2. ADOLESCENCIA, EDUCACIÓN Y SALUD MENTAL
2.2 Contexto escolar, salud mental y aprendizaje
59 Por su parte, Frías, López y Díaz (2003) mencionan que los adolescentes, no están muy dispuestos a la integración social, siendo más prioritario para ellos la búsqueda de su propia identidad e independencia, por lo que su integración a la sociedad se encuentra en función de las normas y reglas a los que se adhieren personalmente.
Lo anterior deja en claro que no es posible negar a la adolescencia como una etapa de vida caracterizada por el cambio y el conflicto, donde la aparición de síntomas psicológicos o conductuales pueden corresponder a una manifestación externa transitoria de la metamorfosis por la que está atravesando el joven, y en ocasiones a indicios del comienzo de algún trastorno mental que trae como consecuencia la continuación de estas conductas en la adultez (Florenzano, 2003).
60 Ahora bien, para comprender el contexto escolar y dar cuenta de su complejidad es necesario desmenuzar los elementos que componen la escuela y las relaciones entre los mismos, para lo cual la teoría general de sistemas creada por Bertalanffy (1976) se presenta pertinente para tal fin.
Dicho postulado enuncia la interdependencia de los componentes de una entidad física o conceptual, dando la pauta para hacer énfasis en la diferenciación de los elementos internos, la influencia del entorno externo y las secuencias de su interacción (Dowling y Orborne, 1996). Desde esta perspectiva, la escuela vista como un sistema, implica considerarla como una entidad conformada por diferentes subsistemas, entre los cuales Gairín (1996) menciona el de objetivos, que se constituye por la definición de metas que en íntima conexión con el ambiente se proponen para la institución; el de medios, que se refiere a los elementos humanos, materiales y funcionales; y el de control, el cual señala los procesos de medición e interpretación que se dan en el contexto escolar, permitiendo comprender junto a su dimensión histórica la multiplicidad de posibilidades ante cualquier realidad concreta.
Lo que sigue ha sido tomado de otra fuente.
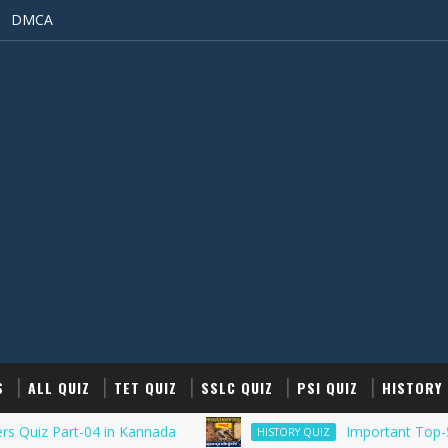
DMCA
S
ALL QUIZ
TET QUIZ
SSLC QUIZ
PSI QUIZ
HISTORY 
 Part-04 in Kannada
Important Top-50 Histor
HISTORY QUIZ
Asimismo, Gairín (1996) concibe a la escuela como un sistema abierto, es decir, como un esquema recurrente de hechos diferenciado del medio circundante, pero a la vez dependiente de él, que se relaciona íntimamente con su entorno, recibe orientaciones del mismo para su acción y actividad; y se proyecta a su vez socialmente.
Lo cierto es que la escuela es un microcosmos de la sociedad con un potencial positivo para crear un contexto no sólo de aprendizaje, sino también de convivencia y comunicación, cumpliendo una enorme gama de funciones manifiestas y latentes que caben dentro del concepto de educación, el cual se refiere en términos generales al desarrollo integral del ser en formación (Blanco, Yubero y Larrañaga, 2007).
Gairín (1996) menciona que la escuela incluso ha sido descrita como un ecosistema con una constante interacción endógena y exógena, por lo que la idea de ruptura entre escuela y no escuela, adentro y afuera, debe ser evitada, siendo la relación e influencia de
61 la escuela con su entorno, real, en la medida que existan procesos de participación social, que permitan plantear y discutir abiertamente los conflictos con sistemas más amplios.
Con base en lo anterior, se aclara que el contexto escolar hace referencia al entramado de potenciales interacciones y conflictos de los elementos de la escuela y su entorno, constituyendo los mismos la base de su cualidad evolutiva y su protagonismo como generador de cambio social. Asimismo, dicha conceptualización permite abordar lo referente a su relación con la salud mental, puesto que se cuenta ya con un panorama sobre los elementos a considerar en el análisis de su papel como escenario de prevención, promoción y atención de la salud mental.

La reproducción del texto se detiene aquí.